I study healing and disability for a living (actually, mostly for student debt, but you know what I mean). If I ever finish my PhD, it will be about ideologies of disability, and normalcy, and about how Christianity has treated those who are different (physically and mentally) through the ages.
And modern Paganism has absorbed a lot of this ideology, without realising that it’s rooted in Christianity. I’ve experienced this imposition of normalcy from society, including from the Pagan community. I’ve lost count of the number of people who were praying for me to be “healed”, and of those who were “doing healing” on me – often without my permission. Why does this matter? For a couple of reasons.
First, because I have a really complicated chronic illness. And I mean really complicated. It may look to the outside as though I mainly have mobility problems, but that’s just a part of my condition. It also involves joint dislocations, neurological issues, potential and actual problems with several internal organs, circulation problems, food intolerances, migraines, a skin condition, a bucketload of chronic pain, and chronic fatigue. And that’s before we get to the mental health/neurodiversity stuff. I work very hard to keep my energy in balance, so that I’ll be able to do everything I need to. It really is a balancing act. And when someone comes along who thinks they know better, and does healing work (or prayer work for my healing) without checking with me first, it can actually cause me major problems, from migraines to exhaustion.
But second, because it says a whole lot about the normalcy that society values, and about how my difference can’t be accommodated into that, so it has to be dealt with through healing. While that’s not always what’s going on with healers, it sometimes is. Someone recently suggested healing when I said I was having some issues with the Asperger’s stuff*. Asperger’s is a part of my life. Like dyslexia and dyspraxia, it has pros and it has cons. It’s part of what makes me creative, intense, and fascinated by the world. It’s part of what makes me who I am. And I don’t need healing from it. Yes, it gives me some really bad days. But most of those are about the way that the world doesn’t accommodate me. Read up on the social model of disability if you want to understand this better. In short, though – if the world were better suited to my neurology, I wouldn’t find it so difficult. My own focus is on changing the world to make it a better place for everyone who is different. My work, and my spiritual path, is about justice.
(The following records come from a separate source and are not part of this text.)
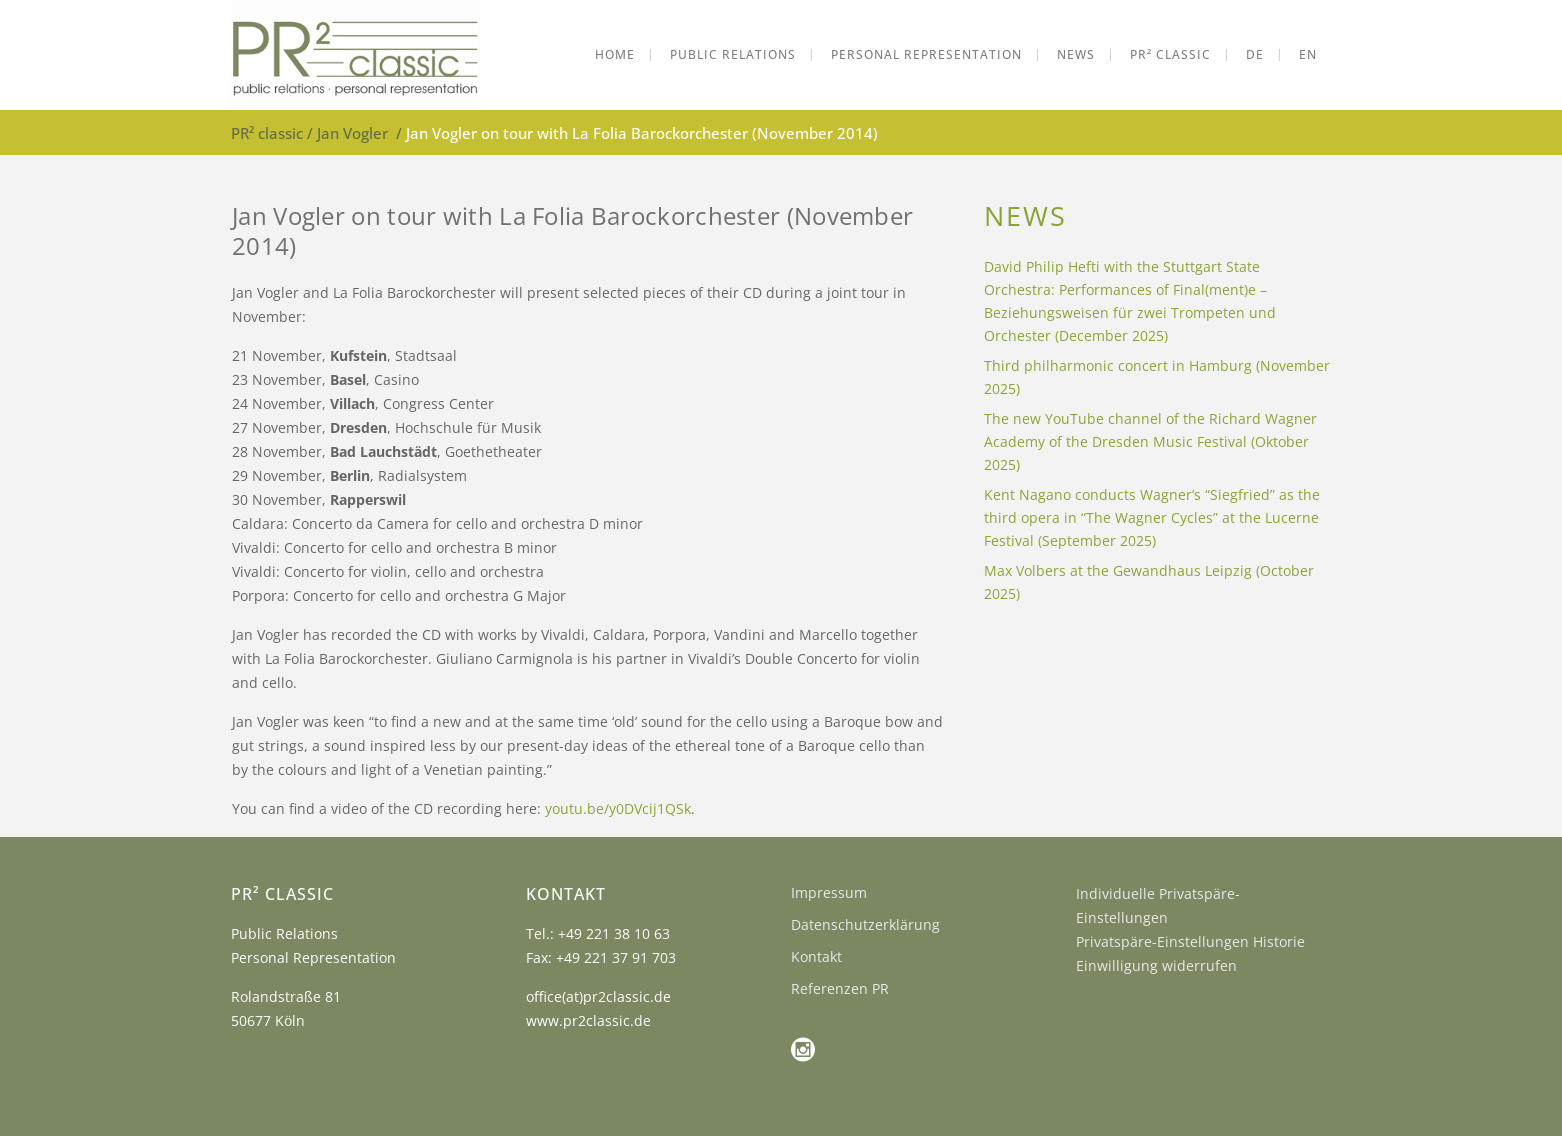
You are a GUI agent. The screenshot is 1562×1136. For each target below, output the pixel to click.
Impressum (829, 892)
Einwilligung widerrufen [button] (1156, 965)
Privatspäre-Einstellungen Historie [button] (1190, 941)
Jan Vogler (352, 133)
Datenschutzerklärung (865, 924)
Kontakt (816, 956)
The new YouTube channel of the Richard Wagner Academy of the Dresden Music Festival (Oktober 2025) (1150, 441)
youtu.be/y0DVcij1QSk (618, 808)
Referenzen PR (840, 988)
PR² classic (267, 133)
Recently I’ve been hearing a lot of people talking about how they send healing energy to people without their knowledge. I expect there are skeptics reading this who will laugh at my naivete for taking this seriously, but I’ve experienced (good, well-directed) healing energy during reiki and acupuncture, and I know it has an effect on my system, and that that effect can be both positive and negative. I go home from a reiki or acupuncture session and I need to sleep for a day or two. Long-term it has a very positive effect, but the change of balance in my mind and body can be fairly extreme. And this is especially true if I haven’t asked for that healing. There are people who really think that sending healing energy ‘can’t hurt’. And that may be true in the case of a lot of people, who will absorb it or shrug it off if they don’t need it. But for someone whose body (and mind) is in a very delicate balance, those well-meaning healers could be doing serious damage. And they’ll never know – but I will.
I have the greatest respect for the healers who have offered me healing, often at a distance (fantastic for me when I’m ill and can’t travel), and many times without asking anything in return. They are wonderful people, and I’m very grateful to them for all the help they’ve given me. I trust them, or I wouldn’t take up their offer of healing. But I always try to give them information about exactly what help I need. And I do hope that they understand that they need to ask each time they attempt healing on me. But again, I trust them, and I think they do understand the delicacy and care needed when working with chronically ill people. And I hope they understand that there are plenty of things about me that don’t need healing.
But there are some things that will always need healing, in this complex world. I have my own healing ritual I use for other people (who have asked for it), involving candles and meditation at Brighid’s shrine. I’m not a healer – it’s not my calling, nor part of my path. But I can (as the Quakers put it) hold people in the Light. And that’s what I try to do..
*Diagnosis not complete yet. Should be, next week. I’ve been diagnosed with ‘dyspraxia with Aspergers traits’ for years, and I’m so relieved that the complete diagnosis is finally being put into place. Not because I like labels, but because it will mean I can ask for the kind of support that might mean I can actually finish my PhD and do something meaningful with the rest of my life, rather than succumbing to the near-inevitable spiral of decline that I’ve been in for the past four months (because my university doesn’t know what to do with me, even though I’m really effing good at what I do).